One of the many common household items that provided hours of entertainment during my childhoold after my siblings and I co-opted it as a low-tech "toy" was shaving cream — or, more specifically, aerosol cans of shaving cream. It was amazing to us kids how much foamy lather we could produce (and how much of a mess we could make) with just a little squirt or two of the stuff, and of course we fantasized about what quantity of foam would be produced by a whole can of the stuff — enough to fill the bathroom, maybe? We never did quite answer that question definitively, as our abortive experimental attempts along these lines (performed in a straightforward manner, by holding down the button and trying to empty the can through the nozzle) resulted not in a foam-filled bathroom, but in a few young behinds being paddled red.
This childhood fantasy lives on, however, in the form of a belief that freezing a few cans of shaving cream (either quickly by immersing them in a bath of liquid nitrogen, or more slowly by placing them in a conventional freezer) and then carefully cutting them open will produce compact, easily transportable lumps of shaving cream material — lumps that, when allowed to thaw, will expand into a foamy cascade of tremendous volume. This concept allows the imagining of a set-up for the perfect prank: freeze a couple of cans of shaving cream, hide the resulting frozen blobs in your victim's car, and make your getaway. Some time afterwards (from hours to days later, depending on the temperature), while you're far away, the blobs will thaw out and expand into a messy, automobile-filling mass of shaving lather:
I heard that if you freeze two cans of shaving cream (conventional freezer, or liquid nitrogen), then cut the cans open so you can take the frozen solid shaving cream out, and place them in a car, when they thaw out the entire car will be filled with shaving cream.
Unfortunately, the reality doesn't quite live up to the fantasy, for a few basic reasons:
- Much of the "foaminess" of shaving cream lather is produced through the cream's being propelled from the can and combined with air.

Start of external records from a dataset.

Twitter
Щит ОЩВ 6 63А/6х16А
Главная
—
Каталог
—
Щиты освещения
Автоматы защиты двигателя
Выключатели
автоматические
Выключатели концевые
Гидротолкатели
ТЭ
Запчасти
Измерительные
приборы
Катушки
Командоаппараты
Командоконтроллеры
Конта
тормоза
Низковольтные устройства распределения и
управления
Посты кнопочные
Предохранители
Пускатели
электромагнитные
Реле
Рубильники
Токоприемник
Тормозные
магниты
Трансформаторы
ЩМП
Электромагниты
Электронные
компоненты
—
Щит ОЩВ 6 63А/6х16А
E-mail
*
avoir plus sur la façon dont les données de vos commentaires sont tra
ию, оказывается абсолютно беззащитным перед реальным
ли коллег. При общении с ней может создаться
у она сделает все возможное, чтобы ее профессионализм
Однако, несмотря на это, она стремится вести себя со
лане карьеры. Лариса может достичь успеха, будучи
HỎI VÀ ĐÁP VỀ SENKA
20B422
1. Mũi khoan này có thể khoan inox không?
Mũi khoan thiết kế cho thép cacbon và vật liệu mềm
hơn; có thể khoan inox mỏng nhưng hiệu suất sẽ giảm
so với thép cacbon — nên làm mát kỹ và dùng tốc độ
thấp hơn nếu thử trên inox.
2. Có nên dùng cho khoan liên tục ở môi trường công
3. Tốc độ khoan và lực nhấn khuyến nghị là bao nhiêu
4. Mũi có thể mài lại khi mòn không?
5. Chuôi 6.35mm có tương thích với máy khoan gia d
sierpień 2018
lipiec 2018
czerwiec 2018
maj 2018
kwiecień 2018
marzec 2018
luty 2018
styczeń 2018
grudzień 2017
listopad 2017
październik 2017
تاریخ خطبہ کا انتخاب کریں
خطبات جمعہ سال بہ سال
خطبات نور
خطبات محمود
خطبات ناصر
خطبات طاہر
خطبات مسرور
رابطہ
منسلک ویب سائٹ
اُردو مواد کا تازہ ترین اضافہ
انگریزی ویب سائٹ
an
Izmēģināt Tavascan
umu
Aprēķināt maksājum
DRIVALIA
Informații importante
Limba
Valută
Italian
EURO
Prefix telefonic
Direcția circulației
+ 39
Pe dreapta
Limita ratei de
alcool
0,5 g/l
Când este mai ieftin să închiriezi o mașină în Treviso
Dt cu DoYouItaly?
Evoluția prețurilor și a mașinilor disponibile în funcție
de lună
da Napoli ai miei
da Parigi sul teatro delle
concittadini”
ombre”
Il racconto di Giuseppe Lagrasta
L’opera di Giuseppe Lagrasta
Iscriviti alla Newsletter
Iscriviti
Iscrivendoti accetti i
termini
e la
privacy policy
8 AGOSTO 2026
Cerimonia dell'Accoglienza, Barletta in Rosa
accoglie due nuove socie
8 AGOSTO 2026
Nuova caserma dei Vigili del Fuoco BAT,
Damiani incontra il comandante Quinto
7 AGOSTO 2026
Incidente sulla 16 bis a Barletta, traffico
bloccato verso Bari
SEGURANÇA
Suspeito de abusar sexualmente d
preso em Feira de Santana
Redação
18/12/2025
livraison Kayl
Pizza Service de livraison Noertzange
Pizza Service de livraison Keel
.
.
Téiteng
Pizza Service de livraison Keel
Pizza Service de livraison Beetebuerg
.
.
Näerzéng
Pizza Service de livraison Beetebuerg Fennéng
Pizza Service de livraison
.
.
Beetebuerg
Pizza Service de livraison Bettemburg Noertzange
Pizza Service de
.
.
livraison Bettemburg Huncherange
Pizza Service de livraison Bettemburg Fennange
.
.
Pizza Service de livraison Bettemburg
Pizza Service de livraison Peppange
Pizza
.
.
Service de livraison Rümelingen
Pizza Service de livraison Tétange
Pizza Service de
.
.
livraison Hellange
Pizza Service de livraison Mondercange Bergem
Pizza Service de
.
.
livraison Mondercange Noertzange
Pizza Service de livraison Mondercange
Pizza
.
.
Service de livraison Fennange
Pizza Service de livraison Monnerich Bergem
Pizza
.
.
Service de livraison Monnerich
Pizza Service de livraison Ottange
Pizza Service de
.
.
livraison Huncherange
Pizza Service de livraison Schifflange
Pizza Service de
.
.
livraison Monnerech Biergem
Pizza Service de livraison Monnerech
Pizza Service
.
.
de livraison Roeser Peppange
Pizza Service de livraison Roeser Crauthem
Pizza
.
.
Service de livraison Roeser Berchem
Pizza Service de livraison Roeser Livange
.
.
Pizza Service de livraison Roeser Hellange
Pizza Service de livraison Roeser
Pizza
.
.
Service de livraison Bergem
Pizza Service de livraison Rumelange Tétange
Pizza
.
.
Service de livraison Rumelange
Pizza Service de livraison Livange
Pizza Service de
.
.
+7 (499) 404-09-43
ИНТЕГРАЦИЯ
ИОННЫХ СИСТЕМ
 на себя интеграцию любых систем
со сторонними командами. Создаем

A lump of frozen shaving cream won't, on its own, increase tremendously in volume simply through the process of thawing. (Much as bubble bath dumped into a pool of still water won't immediately produce a deluge of bubbles, as the water has to be agitated first.)
- A standard can of shaving cream doesn't produce as much lather one one might think, and certainly not enough to fill a typical automobile.
As graphic illustrations of these points, we call attention to the work of the folks at cockeyed.com, whose "How Much Is Inside" exploits have included emptying an entire can of shaving cream and finding that the results were not as voluminous as expected (their truer representation of how much comes out of a can be viewed here), as well as performing the above-referenced experiment of freezing an 11-oz. can of shaving cream, extracting its contents, and allowing the frozen block of cream to thaw.
In the latter case, although the thawed block increased in volume by a fairly large proportion (about 850%), it still only produced a rather disappointing 12 cups of foam overall — enough to make a fine mess (if spread about), but nearly not enough to fill the interior of a typical automobile.
If you really want to fill up a car with shaving cream, you'd best be prepared to invest in at least a few dozen cans of the stuff.